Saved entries
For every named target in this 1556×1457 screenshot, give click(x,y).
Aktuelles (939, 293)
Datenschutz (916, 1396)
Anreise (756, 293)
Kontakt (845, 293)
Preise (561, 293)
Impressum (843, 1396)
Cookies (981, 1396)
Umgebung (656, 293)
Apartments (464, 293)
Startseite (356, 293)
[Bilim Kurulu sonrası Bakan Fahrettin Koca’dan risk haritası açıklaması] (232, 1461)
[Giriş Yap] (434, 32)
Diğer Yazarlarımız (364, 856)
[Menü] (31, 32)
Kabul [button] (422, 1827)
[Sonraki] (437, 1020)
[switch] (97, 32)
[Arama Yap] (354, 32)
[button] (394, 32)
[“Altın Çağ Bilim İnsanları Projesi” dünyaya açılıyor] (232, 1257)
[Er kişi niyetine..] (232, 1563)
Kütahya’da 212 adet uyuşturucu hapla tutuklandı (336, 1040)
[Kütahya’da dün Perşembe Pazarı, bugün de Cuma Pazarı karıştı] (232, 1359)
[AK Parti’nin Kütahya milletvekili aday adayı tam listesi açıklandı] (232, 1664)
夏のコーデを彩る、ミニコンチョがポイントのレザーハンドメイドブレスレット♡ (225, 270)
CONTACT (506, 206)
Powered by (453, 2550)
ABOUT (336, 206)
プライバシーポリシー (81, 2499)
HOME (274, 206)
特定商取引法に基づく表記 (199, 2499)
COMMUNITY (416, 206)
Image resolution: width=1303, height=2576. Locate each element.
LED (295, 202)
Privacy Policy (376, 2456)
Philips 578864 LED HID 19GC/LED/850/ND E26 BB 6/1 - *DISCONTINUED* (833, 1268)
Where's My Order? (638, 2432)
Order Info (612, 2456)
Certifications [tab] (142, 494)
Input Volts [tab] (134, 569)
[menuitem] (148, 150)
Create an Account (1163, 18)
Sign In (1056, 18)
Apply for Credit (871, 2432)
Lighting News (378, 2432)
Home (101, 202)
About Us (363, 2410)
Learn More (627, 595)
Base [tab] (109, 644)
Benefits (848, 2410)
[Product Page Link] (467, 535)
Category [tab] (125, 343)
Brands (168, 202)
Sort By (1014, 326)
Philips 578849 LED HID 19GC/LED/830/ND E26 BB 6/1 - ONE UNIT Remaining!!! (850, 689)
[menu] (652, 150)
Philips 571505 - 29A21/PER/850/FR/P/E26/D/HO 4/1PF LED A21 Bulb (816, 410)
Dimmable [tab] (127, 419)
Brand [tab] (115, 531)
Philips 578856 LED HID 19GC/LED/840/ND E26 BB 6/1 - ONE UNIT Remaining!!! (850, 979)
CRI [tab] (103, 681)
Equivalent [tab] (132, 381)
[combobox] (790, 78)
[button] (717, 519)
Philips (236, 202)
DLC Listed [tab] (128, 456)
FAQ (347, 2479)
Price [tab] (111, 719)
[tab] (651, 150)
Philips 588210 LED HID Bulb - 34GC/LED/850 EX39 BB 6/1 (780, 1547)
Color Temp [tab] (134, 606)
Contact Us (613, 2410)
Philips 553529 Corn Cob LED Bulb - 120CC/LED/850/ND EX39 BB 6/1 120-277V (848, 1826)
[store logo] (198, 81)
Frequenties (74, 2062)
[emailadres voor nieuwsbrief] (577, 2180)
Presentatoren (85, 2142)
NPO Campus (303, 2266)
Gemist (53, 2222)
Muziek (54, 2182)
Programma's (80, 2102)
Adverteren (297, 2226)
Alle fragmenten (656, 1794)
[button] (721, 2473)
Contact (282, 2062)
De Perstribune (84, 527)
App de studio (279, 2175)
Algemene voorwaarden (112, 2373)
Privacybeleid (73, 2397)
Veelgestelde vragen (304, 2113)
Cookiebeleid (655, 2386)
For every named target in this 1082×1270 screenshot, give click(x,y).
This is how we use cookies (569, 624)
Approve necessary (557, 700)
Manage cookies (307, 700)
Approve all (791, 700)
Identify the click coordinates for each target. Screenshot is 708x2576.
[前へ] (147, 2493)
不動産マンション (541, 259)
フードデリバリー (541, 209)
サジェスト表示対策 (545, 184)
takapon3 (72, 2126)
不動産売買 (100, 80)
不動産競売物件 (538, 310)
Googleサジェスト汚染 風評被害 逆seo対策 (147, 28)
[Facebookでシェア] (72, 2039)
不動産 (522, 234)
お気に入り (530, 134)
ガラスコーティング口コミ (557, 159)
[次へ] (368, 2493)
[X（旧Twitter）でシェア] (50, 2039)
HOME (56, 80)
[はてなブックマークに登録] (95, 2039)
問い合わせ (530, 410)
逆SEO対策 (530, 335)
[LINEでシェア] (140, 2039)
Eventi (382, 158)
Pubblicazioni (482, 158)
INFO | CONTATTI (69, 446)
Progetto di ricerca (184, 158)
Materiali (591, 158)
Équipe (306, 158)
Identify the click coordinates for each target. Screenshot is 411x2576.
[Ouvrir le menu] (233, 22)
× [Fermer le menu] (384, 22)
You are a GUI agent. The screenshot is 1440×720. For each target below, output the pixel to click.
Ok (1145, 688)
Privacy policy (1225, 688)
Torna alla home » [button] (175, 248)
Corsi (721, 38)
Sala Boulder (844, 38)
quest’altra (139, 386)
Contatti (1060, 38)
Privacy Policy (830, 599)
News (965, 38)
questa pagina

◆ **THE PROBLEM**
What you give back must be the stretch above, starting at the line with "COMMUNITY (416, 206)" and ending at the line with "Philips 578849 LED", copied exactly.

◆ **SOLUTION BELOW**
COMMUNITY (416, 206)
Image resolution: width=1303, height=2576. Locate each element.
LED (295, 202)
Privacy Policy (376, 2456)
Philips 578864 LED HID 19GC/LED/850/ND E26 BB 6/1 - *DISCONTINUED* (833, 1268)
Where's My Order? (638, 2432)
Order Info (612, 2456)
Certifications [tab] (142, 494)
Input Volts [tab] (134, 569)
[menuitem] (148, 150)
Create an Account (1163, 18)
Sign In (1056, 18)
Apply for Credit (871, 2432)
Lighting News (378, 2432)
Home (101, 202)
About Us (363, 2410)
Learn More (627, 595)
Base [tab] (109, 644)
Benefits (848, 2410)
[Product Page Link] (467, 535)
Category [tab] (125, 343)
Brands (168, 202)
Sort By (1014, 326)
Philips 578849 LED HID 19GC/LED/830/ND E26 BB 6/1 - ONE UNIT Remaining!!! (850, 689)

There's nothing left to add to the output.